3 günlük konferans Konferansın açılışına Mısır Cumhurbaşkanı Hüsnü Mübarek'in eşi Suzan Mübarek, Paris Başhahamı Sırat, Ürdün Prensi Gazi, Fas Kralı'nın kardeşi Raşit konuşmacı olarak katıldı. 3 gün sürecek konferansta, Akdeniz ve Körfez ülkelerinden gelen çok sayıda bilim adamı, din adamı ve akademisyen, kültürler ve halklar arasındaki diyaloğun geliştirilmesinin olanaklarını tartışacak.

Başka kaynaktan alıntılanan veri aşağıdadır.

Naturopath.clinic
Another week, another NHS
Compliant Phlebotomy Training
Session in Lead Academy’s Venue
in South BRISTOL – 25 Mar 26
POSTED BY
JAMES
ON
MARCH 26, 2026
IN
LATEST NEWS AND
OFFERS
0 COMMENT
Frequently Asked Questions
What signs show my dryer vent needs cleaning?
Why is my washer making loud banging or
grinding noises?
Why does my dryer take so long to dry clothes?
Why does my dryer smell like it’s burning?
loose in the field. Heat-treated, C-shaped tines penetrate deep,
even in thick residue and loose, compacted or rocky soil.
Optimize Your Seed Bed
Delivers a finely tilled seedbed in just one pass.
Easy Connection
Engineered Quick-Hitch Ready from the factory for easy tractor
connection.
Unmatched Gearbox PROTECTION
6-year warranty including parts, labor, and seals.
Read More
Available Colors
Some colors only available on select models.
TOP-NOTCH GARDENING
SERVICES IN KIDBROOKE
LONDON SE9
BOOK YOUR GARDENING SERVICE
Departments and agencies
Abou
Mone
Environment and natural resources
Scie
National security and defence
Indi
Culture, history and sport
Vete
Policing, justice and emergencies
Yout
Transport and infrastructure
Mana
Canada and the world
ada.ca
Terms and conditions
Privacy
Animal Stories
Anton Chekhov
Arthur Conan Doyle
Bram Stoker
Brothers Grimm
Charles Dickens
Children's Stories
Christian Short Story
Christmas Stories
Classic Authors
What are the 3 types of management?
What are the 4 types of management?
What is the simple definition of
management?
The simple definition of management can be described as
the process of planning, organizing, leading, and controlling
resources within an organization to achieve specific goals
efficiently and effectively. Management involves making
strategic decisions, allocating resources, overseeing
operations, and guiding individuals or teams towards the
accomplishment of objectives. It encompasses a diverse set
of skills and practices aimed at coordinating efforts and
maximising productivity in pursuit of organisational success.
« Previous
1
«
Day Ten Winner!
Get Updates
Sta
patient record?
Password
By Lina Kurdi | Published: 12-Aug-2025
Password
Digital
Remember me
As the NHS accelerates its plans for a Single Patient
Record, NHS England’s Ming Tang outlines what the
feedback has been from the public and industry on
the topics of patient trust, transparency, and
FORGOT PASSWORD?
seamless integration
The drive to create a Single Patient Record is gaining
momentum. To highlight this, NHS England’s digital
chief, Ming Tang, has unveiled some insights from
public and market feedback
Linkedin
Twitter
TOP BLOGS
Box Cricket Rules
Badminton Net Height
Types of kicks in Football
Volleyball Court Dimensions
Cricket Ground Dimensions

Reformlar beklenenden yavaş ilerliyor

Rehn mektubunda Türkiye'nin ifade özgürlüğü ve din özgürlüğü konusunda "beklenenden ve söz verilenden" çok daha yavaş kaldığını belirtti. Rehn'in mektubunda en büyük bölüm, Ceza Kanunu'nun 301. maddesine ayrıldı. Bu madde nedeniyle aralarında Orhan Pamuk, Hrant Dink, Elif Şafak gibi isimlerin yer aldığı pek çok gazeteci ve yazar hakkında dava açılmıştı. Rehn mektubunda, "Türk Ceza Kanunu'nun AB'deki özgürlükler standartlarıyla çelişen maddeler bulunduğunu" vurgulayarak, buna 301. maddeyi örnek gösterdi ve bu maddenin "gözden geçirilmesini" istedi.

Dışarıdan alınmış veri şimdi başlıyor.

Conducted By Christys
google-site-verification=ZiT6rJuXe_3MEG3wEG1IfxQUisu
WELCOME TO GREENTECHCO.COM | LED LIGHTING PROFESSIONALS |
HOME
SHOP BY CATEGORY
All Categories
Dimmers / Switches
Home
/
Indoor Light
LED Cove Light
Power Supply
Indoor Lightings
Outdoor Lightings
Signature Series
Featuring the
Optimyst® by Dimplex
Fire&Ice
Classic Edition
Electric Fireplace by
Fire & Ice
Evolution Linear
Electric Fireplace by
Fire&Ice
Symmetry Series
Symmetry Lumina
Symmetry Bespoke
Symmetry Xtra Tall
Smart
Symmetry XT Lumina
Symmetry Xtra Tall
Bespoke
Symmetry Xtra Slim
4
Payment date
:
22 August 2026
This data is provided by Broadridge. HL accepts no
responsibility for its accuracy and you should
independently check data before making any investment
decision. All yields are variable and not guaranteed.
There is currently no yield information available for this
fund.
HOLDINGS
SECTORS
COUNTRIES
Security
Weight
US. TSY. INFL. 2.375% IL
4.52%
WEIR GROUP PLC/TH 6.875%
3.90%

Vakıflar Kanunu AB standartlarının altında

AB'nin üzerinde durduğu bir başka konu ise, vicdan özgürlüğü oldu. Bu çerçevede Rehn, Vakıflar Kanunu tasarısının pek çok konuda "AB standardının altında kaldığı" mesajını verdi. Diplomatlar, Bakan Gül'ün Meclis'ten Vakıflar Kanunu ve Milli Savunma bütçesinin Sayıştay Denetimine açılması hakkındaki kanunların "bir an önce" geçmesi için bizzat devreye girmeye hazırlandığı belirtiyorlar. Gül'ün, bu kanunları ele alacak olan Meclis komisyon başkanları ile ayrı ayrı toplantılar yapacağı belirtiliyor. Hükümetin amacı, kanunları AB Komisyonu'nun Kasım başında yayınlayacağı Türkiye ilerleme raporundan önce çıkarmak olduğu ifade ediliyor.